Eleito, um programa moderno e eficaz - que exceda o mero e, sim, necessário assistencialismo - será cobrado no dia seguinte. Os antigos vínculos, que de algum modo marcaram a trajetória política do petista - também baseados em elites patrimonialistas e corporativistas -, serão de pouca valia, alerta Carlos Mello. O tempo do governo lulista foi superado por um inóspito mundo em revolução, muito mais complexo e exigente. Novos interlocutores serão imprescindíveis.

O ex-presidente tem responsabilizado "as elites" por sua prisão e pela eleição de Jair Bolsonaro. Precisará superar ressentimentos desse tipo. Primeiro, porque não há "comitê central da burguesia", há elites múltiplas distribuídas em frações contraditórias entre si. Dentre elas, parcelas modernas com capacidade de elaboração de projetos inovadores e progressistas, articulados globalmente. Estão dispostas a dialogar e contribuir para um país democrático, social e economicamente inclusivo.

Superado o esquerdismo e a maldição patrimonialista, clientelista e corporativista, que desde sempre ronda os governos, seria possível instituir relações e métodos novos, baseados numa pauta moderna e plural, no contexto da defesa da democracia, com olhos para o futuro.
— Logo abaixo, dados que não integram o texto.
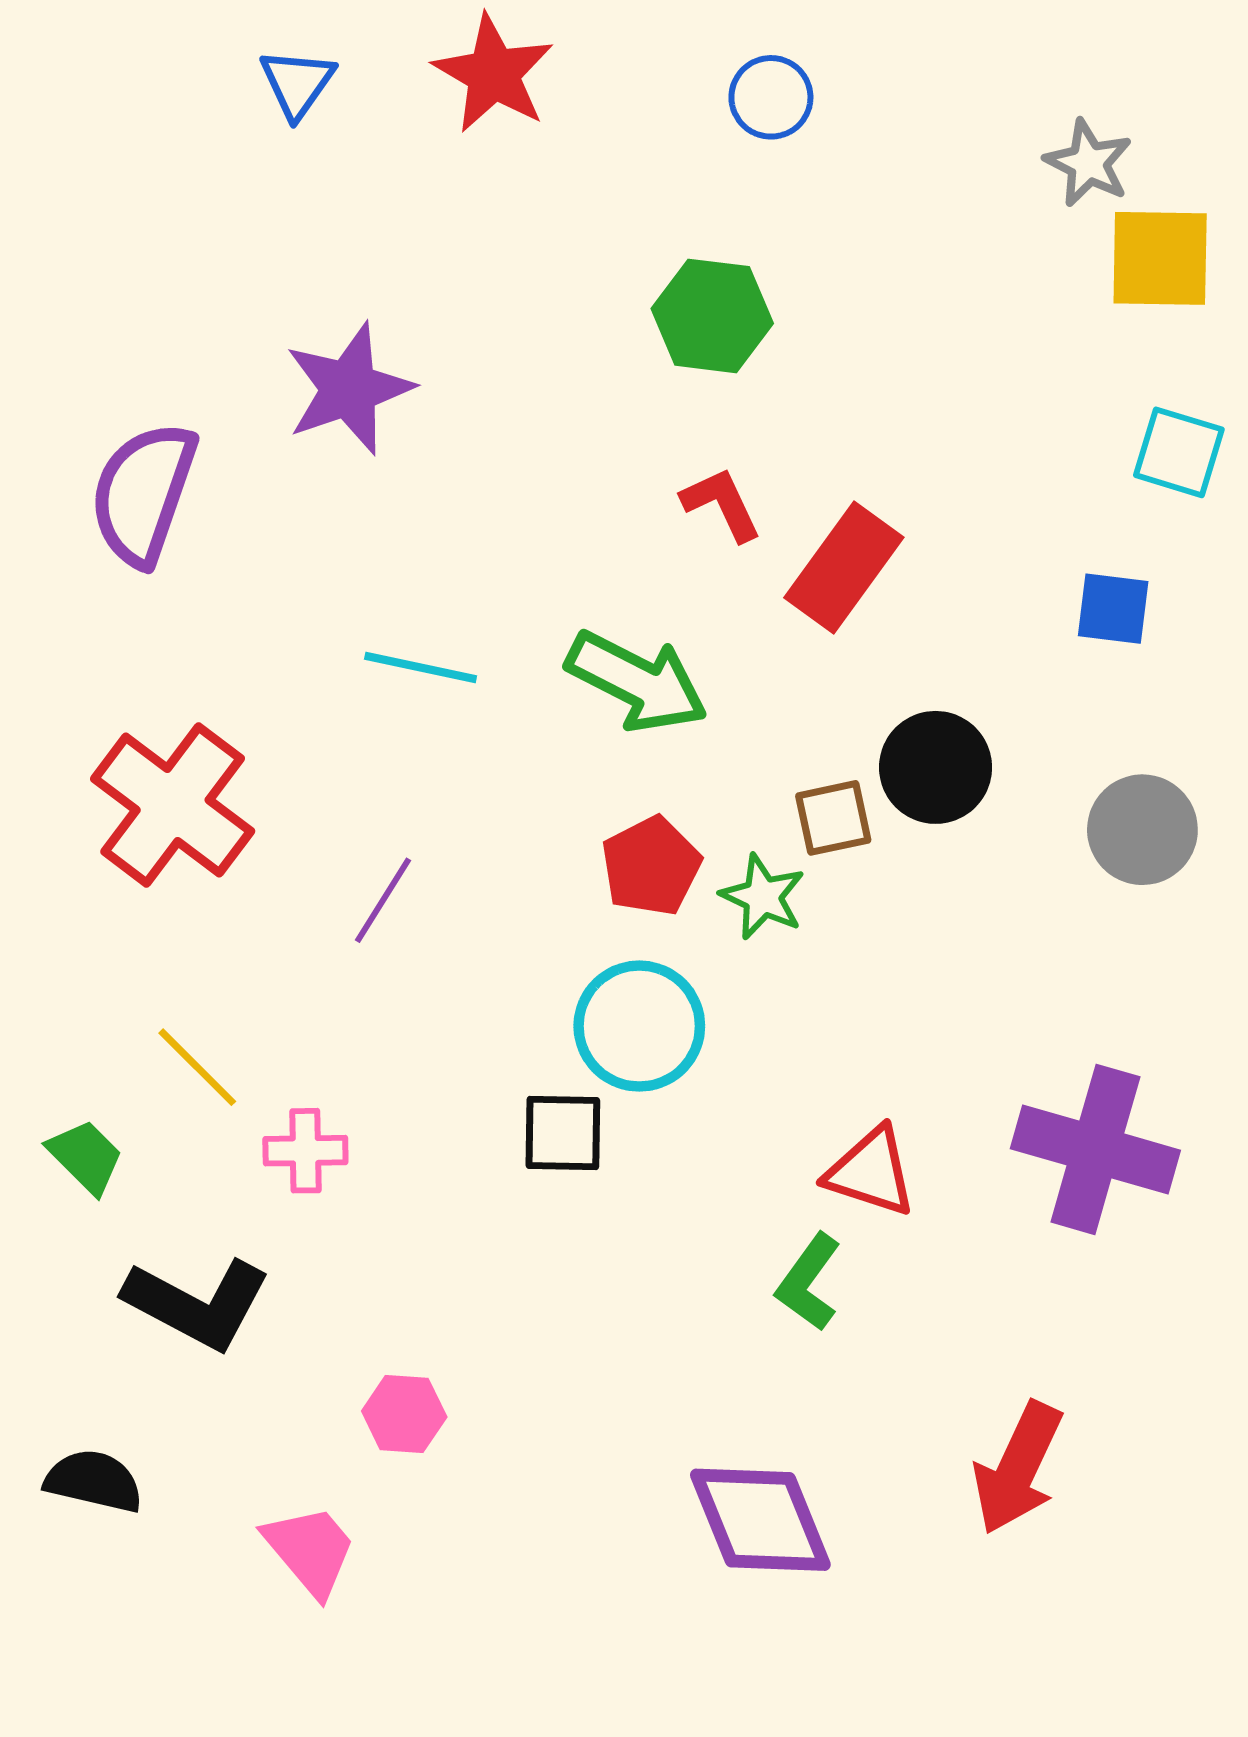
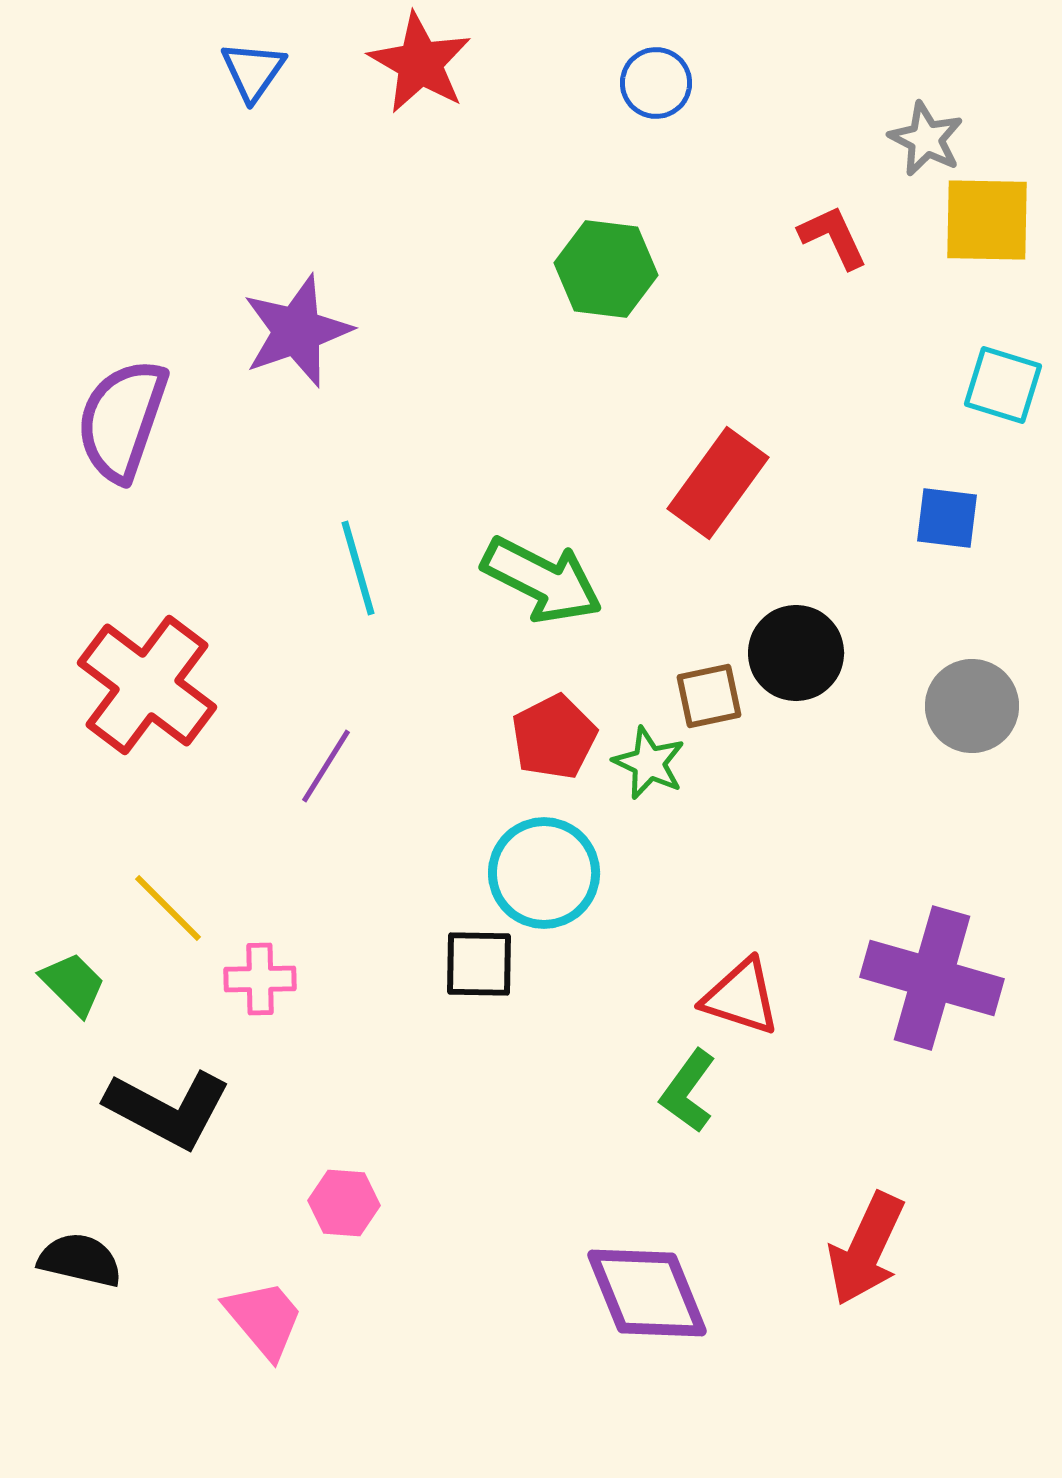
red L-shape: (722, 504) -> (833, 237), moved
cyan line: (421, 667) -> (358, 568), turned 62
Na viagem a três países europeus em novembro, questionado sobre que fazer, o ex-presidente foi sintético e prático, como deve ser a comunicação política. Listou pontos de partida para uma pauta consensual: o combate à fome; a preservação do meio ambiente; a criação de empregos. A partir de um Estado democrático e republicano, com o envolvimento da sociedade, pode-se resgatar a paleta de cores do semáforo alemão.

Haverá vontade e liderança para isso? pergunta Carlos Melo? "Deixemos o pessimismo para dias melhores", é hora de conversar seriamente.